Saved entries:
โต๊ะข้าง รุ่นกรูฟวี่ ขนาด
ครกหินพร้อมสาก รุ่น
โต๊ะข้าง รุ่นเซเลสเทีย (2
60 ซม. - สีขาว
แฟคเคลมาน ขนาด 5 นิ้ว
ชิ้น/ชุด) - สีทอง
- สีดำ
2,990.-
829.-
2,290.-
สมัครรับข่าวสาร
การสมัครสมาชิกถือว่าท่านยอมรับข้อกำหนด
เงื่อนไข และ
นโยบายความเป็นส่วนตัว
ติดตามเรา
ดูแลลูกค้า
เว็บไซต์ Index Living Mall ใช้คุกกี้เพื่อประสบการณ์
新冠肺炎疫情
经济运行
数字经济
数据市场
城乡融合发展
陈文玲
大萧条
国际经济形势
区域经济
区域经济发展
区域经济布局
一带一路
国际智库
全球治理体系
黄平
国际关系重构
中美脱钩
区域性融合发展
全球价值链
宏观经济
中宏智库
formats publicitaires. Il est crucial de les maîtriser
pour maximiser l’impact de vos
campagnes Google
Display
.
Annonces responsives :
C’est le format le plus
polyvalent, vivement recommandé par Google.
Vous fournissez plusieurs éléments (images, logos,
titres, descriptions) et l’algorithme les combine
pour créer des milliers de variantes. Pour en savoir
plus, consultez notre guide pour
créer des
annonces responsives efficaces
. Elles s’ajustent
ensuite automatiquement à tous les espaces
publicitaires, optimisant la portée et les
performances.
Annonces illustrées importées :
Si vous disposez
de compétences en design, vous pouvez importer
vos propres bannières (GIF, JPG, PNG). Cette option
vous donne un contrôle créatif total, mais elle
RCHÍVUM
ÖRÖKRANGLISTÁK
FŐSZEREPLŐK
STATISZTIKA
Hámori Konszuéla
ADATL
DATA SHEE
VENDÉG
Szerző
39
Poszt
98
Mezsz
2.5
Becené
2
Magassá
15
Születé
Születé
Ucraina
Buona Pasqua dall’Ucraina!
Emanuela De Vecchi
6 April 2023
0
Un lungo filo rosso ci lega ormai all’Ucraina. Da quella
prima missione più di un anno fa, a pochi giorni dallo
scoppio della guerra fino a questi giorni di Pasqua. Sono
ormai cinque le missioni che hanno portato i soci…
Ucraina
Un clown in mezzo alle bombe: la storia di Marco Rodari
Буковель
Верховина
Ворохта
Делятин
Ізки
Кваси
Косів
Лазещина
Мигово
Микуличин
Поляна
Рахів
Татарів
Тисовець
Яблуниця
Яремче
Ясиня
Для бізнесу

## What this task involves
Among the records above, extract exactly the lines from the line with "pour créer des" to the line with "Annonces illustrées importées", both lines included, and leave out the rest.

## Task solution
pour créer des milliers de variantes. Pour en savoir
plus, consultez notre guide pour
créer des
annonces responsives efficaces
. Elles s’ajustent
ensuite automatiquement à tous les espaces
publicitaires, optimisant la portée et les
performances.
Annonces illustrées importées :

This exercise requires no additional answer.